Jim and Pam Wells Elementary School, another elementary school in Bridgeland, opened in 2017. Jim and Pam Wells were also longtime CFISD teachers and employees.

===Waller Independent School District===
- Richard T. McReavy Elementary School, located in Prairieland Village, was the first Waller ISD elementary school to be established in the Bridgeland complex. Its operations began in August 2024. It is the zoned school of this area.
- Zoned junior high school: Waller Junior High School
- Waller High School is the zoned high school for all of Waller ISD

===Colleges===
- Lone Star College is the designated community college for residents of Cy-Fair ISD. Blinn College is the designated community college for residents of Waller ISD.

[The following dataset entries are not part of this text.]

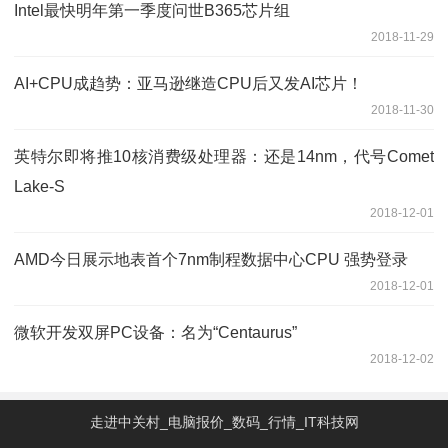
Intel最快明年第一季度问世B365芯片组
2018-11-29
AI+CPU成趋势：亚马逊继造CPU后又发AI芯片！
2018-11-30
英特尔即将推10核消费级处理器：还是14nm，代号Comet
Lake-S
2018-12-01
AMD今日展示地表首个7nm制程数据中心CPU 强势登录
2018-12-01
微软开发双屏PC设备：名为“Centaurus”
2018-12-02
走进中关村_电脑报价_数码_行情_IT科技网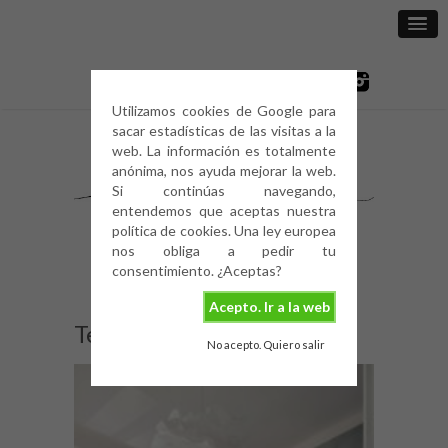
Utilizamos cookies de Google para
sacar estadísticas de las visitas a la
web. La información es totalmente
anónima, nos ayuda mejorar la web.
Si continúas navegando,
entendemos que aceptas nuestra
política de cookies. Una ley europea
nos obliga a pedir tu
consentimiento. ¿Aceptas?
Acepto. Ir a la web
Terrazo-y-tonos-pastel-2
No acepto. Quiero salir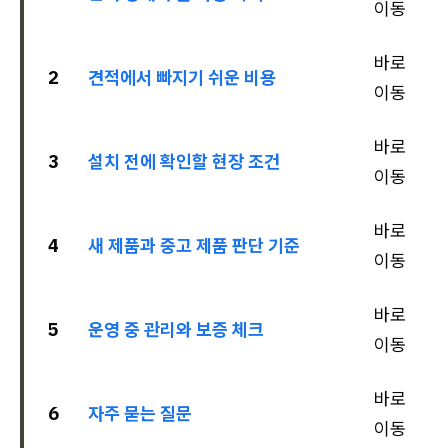
이동
바로
2
견적에서 빠지기 쉬운 비용
이동
바로
3
설치 전에 확인할 현장 조건
이동
바로
4
새 제품과 중고 제품 판단 기준
이동
바로
5
운영 중 관리와 보증 체크
이동
바로
6
자주 묻는 질문
이동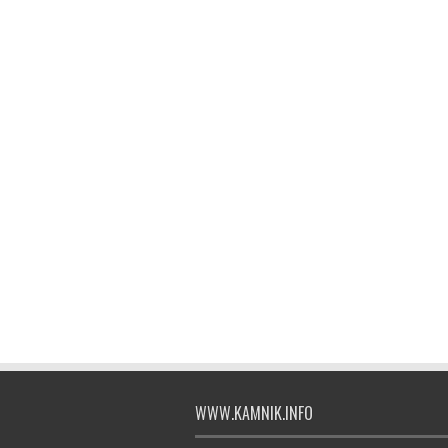
WWW.KAMNIK.INFO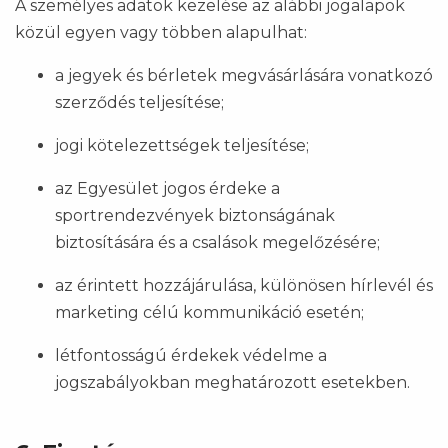
A személyes adatok kezelése az alábbi jogalapok
közül egyen vagy többen alapulhat:
a jegyek és bérletek megvásárlására vonatkozó
szerződés teljesítése;
jogi kötelezettségek teljesítése;
az Egyesület jogos érdeke a
sportrendezvények biztonságának
biztosítására és a csalások megelőzésére;
az érintett hozzájárulása, különösen hírlevél és
marketing célú kommunikáció esetén;
létfontosságú érdekek védelme a
jogszabályokban meghatározott esetekben.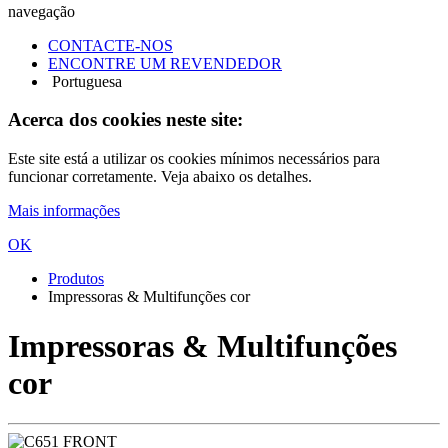
navegação
CONTACTE-NOS
ENCONTRE UM REVENDEDOR
Portuguesa
Acerca dos cookies neste site:
Este site está a utilizar os cookies mínimos necessários para
funcionar corretamente. Veja abaixo os detalhes.
Mais informações
OK
Produtos
Impressoras & Multifunções cor
Impressoras & Multifunções
cor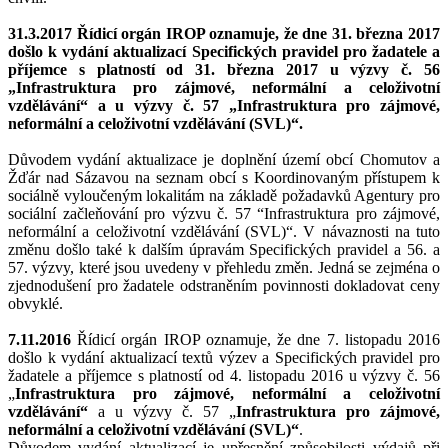
31.3.2017 Řídicí orgán IROP oznamuje, že dne 31. března 2017
došlo k vydání aktualizací Specifických pravidel pro žadatele a
příjemce s platností od 31. března 2017 u výzvy č. 56
„Infrastruktura pro zájmové, neformální a celoživotní
vzdělávání“ a u výzvy č. 57 „Infrastruktura pro zájmové,
neformální a celoživotní vzdělávání (SVL)“.
Důvodem vydání aktualizace je doplnění území obcí Chomutov a
Žďár nad Sázavou na seznam obcí s Koordinovaným přístupem k
sociálně vyloučeným lokalitám na základě požadavků Agentury pro
sociální začleňování pro výzvu č. 57 “Infrastruktura pro zájmové,
neformální a celoživotní vzdělávání (SVL)“. V návaznosti na tuto
změnu došlo také k dalším úpravám Specifických pravidel a 56. a
57. výzvy, které jsou uvedeny v přehledu změn. Jedná se zejména o
zjednodušení pro žadatele odstraněním povinnosti dokladovat ceny
obvyklé.
7.11.2016
Řídicí orgán IROP oznamuje, že dne 7. listopadu 2016
došlo k vydání aktualizací textů výzev a Specifických pravidel pro
žadatele a příjemce s platností od 4. listopadu 2016 u výzvy č. 56
„
Infrastruktura pro zájmové, neformální a celoživotní
vzdělávání“
a u výzvy č. 57 „
Infrastruktura pro zájmové,
neformální a celoživotní vzdělávání (SVL)“
.
Důvodem vydání aktualizací je upřesnění způsobilosti výdajů při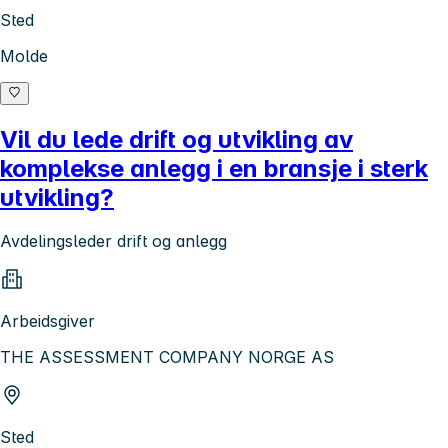
Sted
Molde
Vil du lede drift og utvikling av
komplekse anlegg i en bransje i sterk
utvikling?
Avdelingsleder drift og anlegg
Arbeidsgiver
THE ASSESSMENT COMPANY NORGE AS
Sted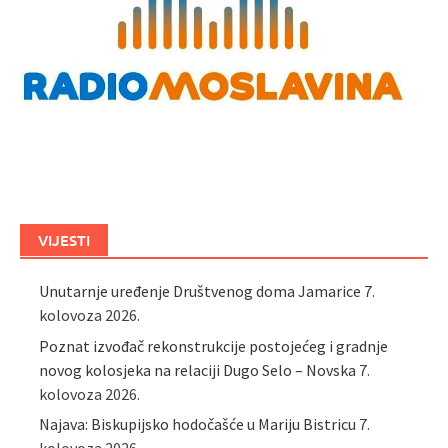
VIJESTI
Unutarnje uređenje Društvenog doma Jamarice
7.
kolovoza 2026.
Poznat izvođač rekonstrukcije postojećeg i gradnje
novog kolosjeka na relaciji Dugo Selo – Novska
7.
kolovoza 2026.
Najava: Biskupijsko hodočašće u Mariju Bistricu
7.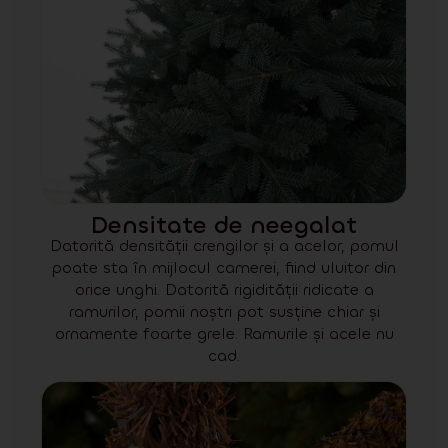
Densitate de neegalat
Datorită densității crengilor și a acelor, pomul
poate sta în mijlocul camerei, fiind uluitor din
orice unghi. Datorită rigidității ridicate a
ramurilor, pomii noștri pot susține chiar și
ornamente foarte grele. Ramurile și acele nu
cad.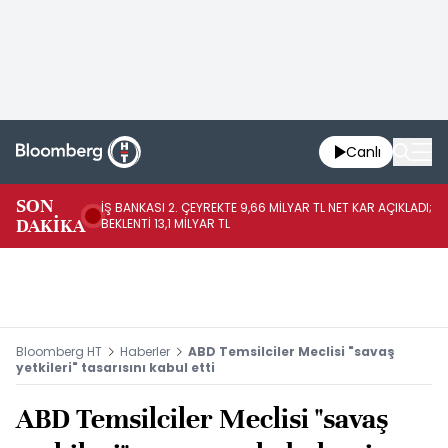
Canlı
SON
İŞ BANKASI 2. ÇEYREKTE 9,66 MİLYAR TL NET KAR AÇIKLADI;
BO
DAKİKA
BEKLENTİ 13,1 MİLYAR TL
DÜ
Bloomberg HT
Haberler
ABD Temsilciler Meclisi "savaş
yetkileri" tasarısını kabul etti
ABD Temsilciler Meclisi "savaş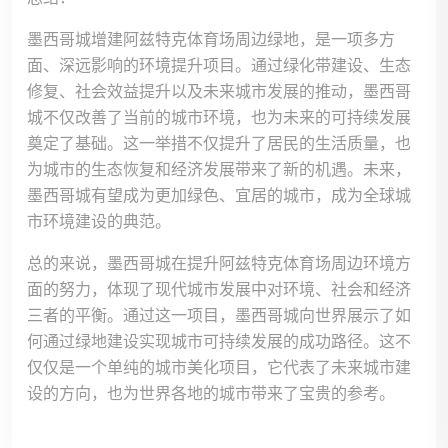
墨西哥城增建阿兹特克体育场周边绿地，是一项多方
面、深远影响的环境提升项目。通过绿化带建设、生态
修复、社会效益提升以及未来城市发展的推动，墨西哥
城不仅改善了当前的城市环境，也为未来的可持续发展
奠定了基础。这一举措不仅提升了居民的生活质量，也
为城市的生态恢复和经济发展带来了新的机遇。未来，
墨西哥城有望成为更加绿色、宜居的城市，成为全球城
市环境建设的典范。
总的来说，墨西哥城在提升阿兹特克体育场周边环境方
面的努力，体现了现代城市发展中对环境、社会和经济
三者的平衡。通过这一项目，墨西哥城向世界展示了如
何通过绿地建设实现城市可持续发展的成功路径。这不
仅仅是一个单纯的城市美化项目，它代表了未来城市建
设的方向，也为世界各地的城市带来了宝贵的参考。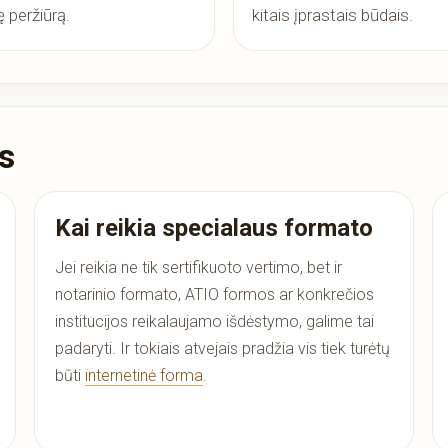
ę peržiūrą.
kitais įprastais būdais.
s
Kai reikia specialaus formato
Jei reikia ne tik sertifikuoto vertimo, bet ir
notarinio formato, ATIO formos ar konkrečios
institucijos reikalaujamo išdėstymo, galime tai
padaryti. Ir tokiais atvejais pradžia vis tiek turėtų
būti
internetinė forma
.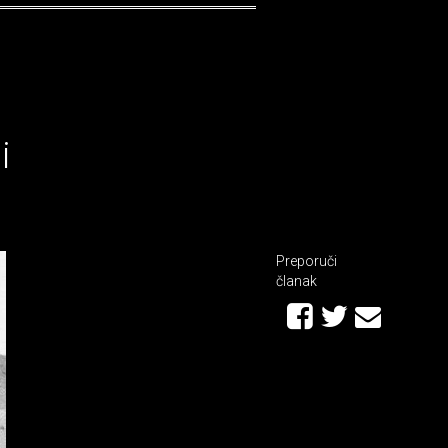
i
Preporuči
članak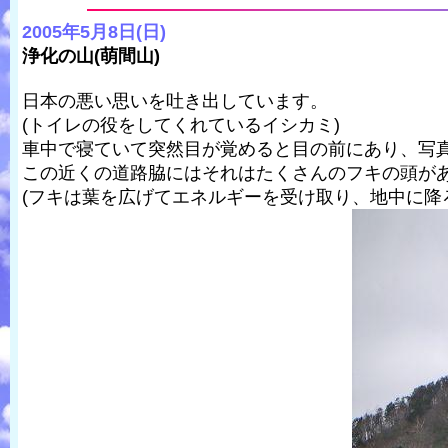
2005年5月8日(日)
浄化の山(萌間山)
日本の悪い思いを吐き出しています。
(トイレの役をしてくれているイシカミ)
車中で寝ていて突然目が覚めると目の前にあり、写
この近くの道路脇にはそれはたくさんのフキの頭が
(フキは葉を広げてエネルギーを受け取り、地中に降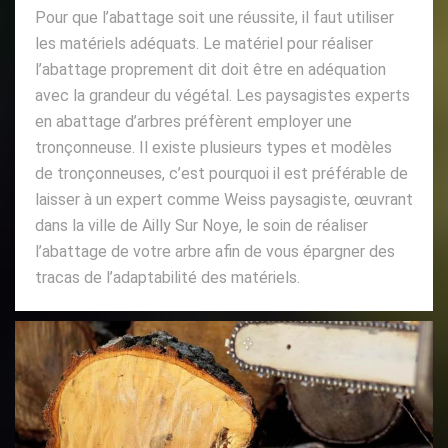
Pour que l’abattage soit une réussite, il faut utiliser
les matériels adéquats. Le matériel pour réaliser
l’abattage proprement dit doit être en adéquation
avec la grandeur du végétal. Les paysagistes experts
en abattage d’arbres préfèrent employer une
tronçonneuse. Il existe plusieurs types et modèles
de tronçonneuses, c’est pourquoi il est préférable de
laisser à un expert comme Weiss paysagiste, œuvrant
dans la ville de Ailly Sur Noye, le soin de réaliser
l’abattage de votre arbre afin de vous épargner des
tracas de l’adaptabilité des matériels.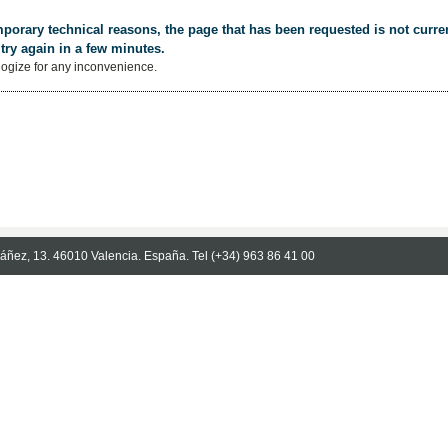
porary technical reasons, the page that has been requested is not curren
try again in a few minutes.
ogize for any inconvenience.
Ibáñez, 13. 46010 Valencia. España. Tel (+34) 963 86 41 00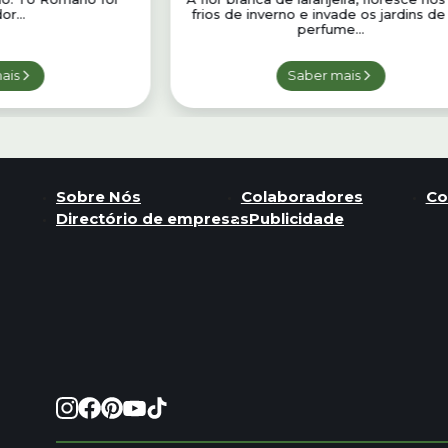
r...
frios de inverno e invade os jardins d
perfume...
ais
Saber mais
Sobre Nós
Colaboradores
Co
Directório de empresas
Publicidade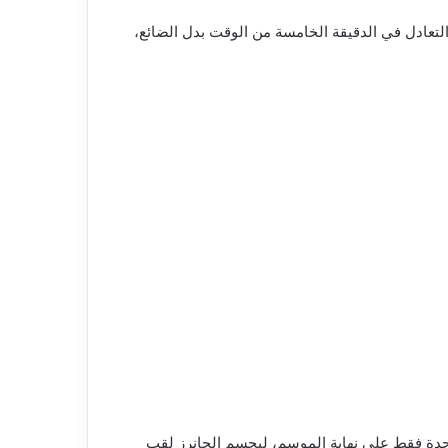
تعادل في الدقيقة الخامسة من الوقت بدل الضائع،
متصدر، قبل جولة واحدة فقط على نهاية الموسم، ليحسم الجانرز لقب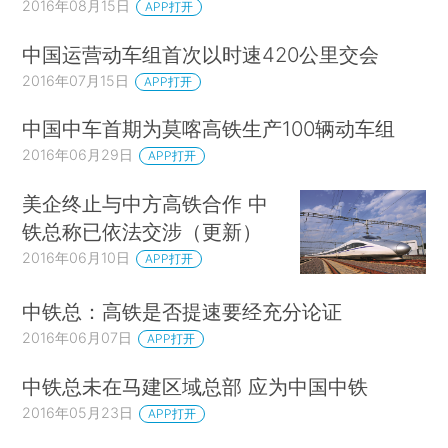
2016年08月15日
APP打开
中国运营动车组首次以时速420公里交会
2016年07月15日
APP打开
中国中车首期为莫喀高铁生产100辆动车组
2016年06月29日
APP打开
美企终止与中方高铁合作 中
铁总称已依法交涉（更新）
2016年06月10日
APP打开
中铁总：高铁是否提速要经充分论证
2016年06月07日
APP打开
中铁总未在马建区域总部 应为中国中铁
2016年05月23日
APP打开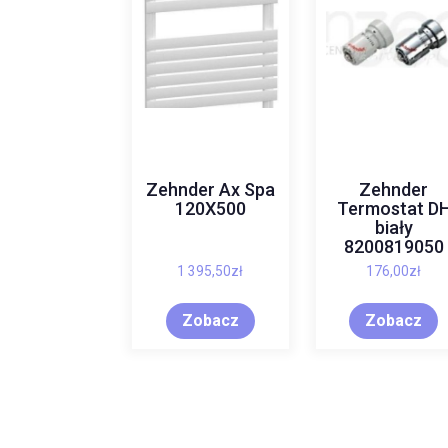
Zehnder Ax Spa
Zehnder
120X500
Termostat D
biały
8200819050
1 395,50
zł
176,00
zł
Zobacz
Zobacz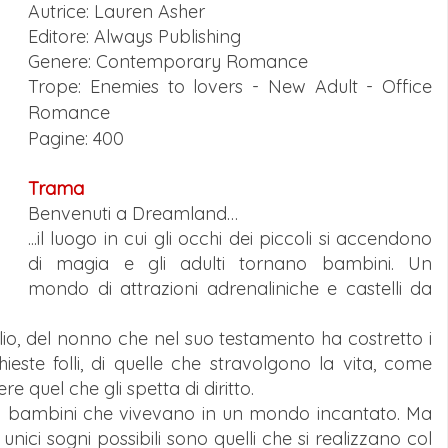
Autrice: Lauren Asher
Editore: Always Publishing
Genere: Contemporary Romance
Trope: Enemies to lovers -
New Adult - Office
Romance
Pagine: 400
Trama
Benvenuti a Dreamland…
...il luogo in cui gli occhi dei piccoli si accendono
di magia e gli adulti tornano bambini. Un
mondo di attrazioni adrenaliniche e castelli da
io, del nonno che nel suo testamento ha costretto i
hieste folli, di quelle che stravolgono la vita, come
re quel che gli spetta di diritto.
 bambini che vivevano in un mondo incantato. Ma
 unici sogni possibili sono quelli che si realizzano col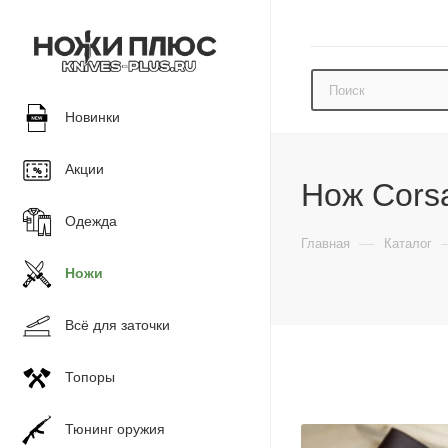
Новинки
Акции
Нож Corsa
Одежда
—
Главная
Каталог
Ножи
Всё для заточки
Топоры
Тюнинг оружия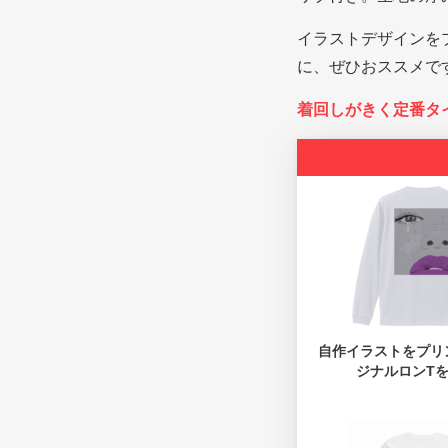
イラストデザインを
に、ぜひおススメで
着回しがきく定番タイプ
自作イラストをプリ
ジナルロンT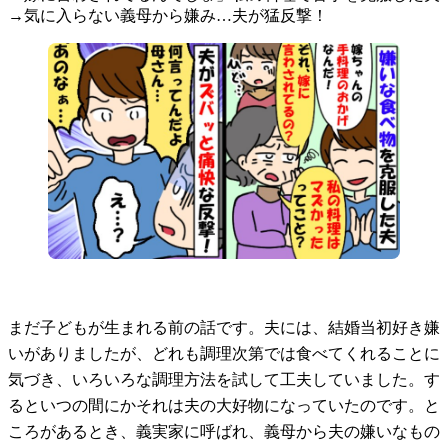
→気に入らない義母から嫌み…夫が猛反撃！
まだ子どもが生まれる前の話です。夫には、結婚当初好き嫌
いがありましたが、どれも調理次第では食べてくれることに
気づき、いろいろな調理方法を試して工夫していました。す
るといつの間にかそれは夫の大好物になっていたのです。と
ころがあるとき、義実家に呼ばれ、義母から夫の嫌いなもの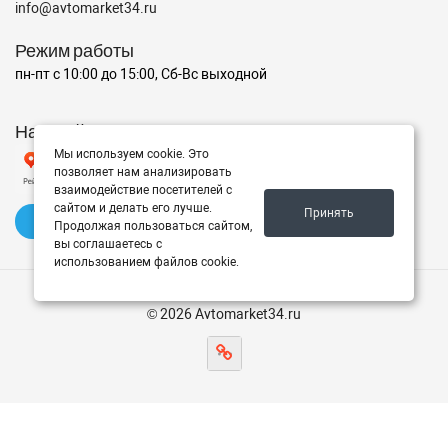
info@avtomarket34.ru
Режим работы
пн-пт с 10:00 до 15:00, Сб-Вс выходной
Наш рейтинг на Яндексе
Мы используем cookie. Это
позволяет нам анализировать
взаимодействие посетителей с
сайтом и делать его лучше.
Принять
✍️ Оставить отзыв
Продолжая пользоваться сайтом,
вы соглашаетесь с
использованием файлов cookie.
© 2026 Avtomarket34.ru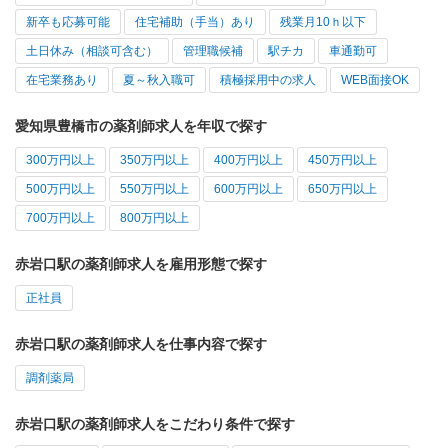
新卒も応募可能
住宅補助（手当）あり
残業月10ｈ以下
土日休み（相談可含む）
管理職候補
駅チカ
車通勤可
在宅業務あり
夏～秋入職可
積極採用中の求人
WEB面接OK
愛知県豊橋市の薬剤師求人を年収で探す
300万円以上
350万円以上
400万円以上
450万円以上
500万円以上
550万円以上
600万円以上
650万円以上
700万円以上
800万円以上
赤岩口駅の薬剤師求人を雇用形態で探す
正社員
赤岩口駅の薬剤師求人を仕事内容で探す
調剤薬局
赤岩口駅の薬剤師求人をこだわり条件で探す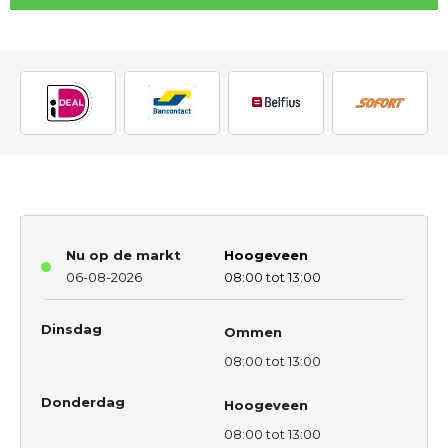
Nu op de markt
Hoogeveen
06-08-2026
08:00 tot 13:00
Dinsdag
Ommen
08:00 tot 13:00
Donderdag
Hoogeveen
08:00 tot 13:00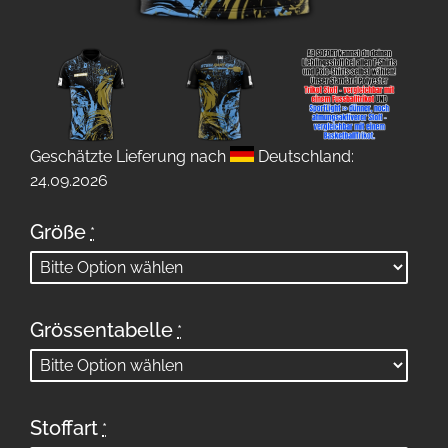
Geschätzte Lieferung nach
Deutschland:
24.09.2026
Größe
*
Grössentabelle
*
Stoffart
*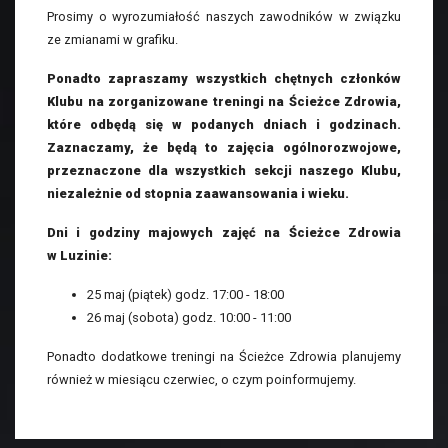
Prosimy o wyrozumiałość naszych zawodników w związku
ze zmianami w grafiku.
Ponadto zapraszamy wszystkich chętnych członków
Klubu na zorganizowane treningi na Ścieżce Zdrowia,
które odbędą się w podanych dniach i godzinach.
Zaznaczamy, że będą to zajęcia ogólnorozwojowe,
przeznaczone dla wszystkich sekcji naszego Klubu,
niezależnie od stopnia zaawansowania i wieku.
Dni i godziny majowych zajęć na Ścieżce Zdrowia
w Luzinie:
25 maj (piątek) godz. 17:00 - 18:00
26 maj (sobota) godz. 10:00 - 11:00
Ponadto dodatkowe treningi na Ścieżce Zdrowia planujemy
również w miesiącu czerwiec, o czym poinformujemy.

===Histories of schools===
In the beginning residents were zoned to Robison Elementary School, Spillane Middle School, and Cypress Woods High School.

Residents were at one point rezoned to Warner Elementary School, and Cypress Ranch High School. In 2017, the entire development was to be rezoned to Bridgeland High School.

===Other school districts===
Future phases of Bridgeland will be served by Katy Independent School District and the Waller Independent School District.

===Schools===
- Pope Elementary School
- Bridgeland High School
- Roy J. Sprague Jr. Middle School
- Wells Elementary
- Sue McGown Elementary School
- Waller ISD elementary school

===Private Schools===
The first private school, Cypress Christian School, purchased 40 acres of land in 2021 to move their K-12 campus to Prairieland Village. The school will serve 1,000 students and is slated to open for the 2025-2026 school year. The community's first charter school, Harmony Public Schools, purchased a 28-acre parcel of land in Creekland Village in August 2022. The school will serve 450 students from pre-kindergarten to second and sixth grades in the first phase of development, which is slated to open ahead of the 2025-2026 school year. A future phase will include a second building for middle and high school classes that is slated for opening for the 2026-2027 school year. Students living in the Greater Houston area meeting requirements are eligible to attend.

==Villages==

Bridgeland's master plan consists of four distinct villages: Lakeland Village, Creekland Village, Prairieland Village and Parkland Village. Each village will have clusters of neighborhoods anchored by a village center. The Bridgeland Town Center is a centralized location between the villages for businesses and amenities.

==Recreation==
Bridgeland's master plan details 3,000 acres of open space, including 900 acres of lakes. Three of four planned recreation complexes are open, with one in each village: Lakeland Activity Center, Dragonfly Park and Activity Center and Longwing Landing.

More than 250 miles of trails are planned for the community, with many miles already open, including the first phase of Cypress Creek Nature Trail, a wooded trail in the Cypress Creek corridor that has educational signage and wildlife observation areas.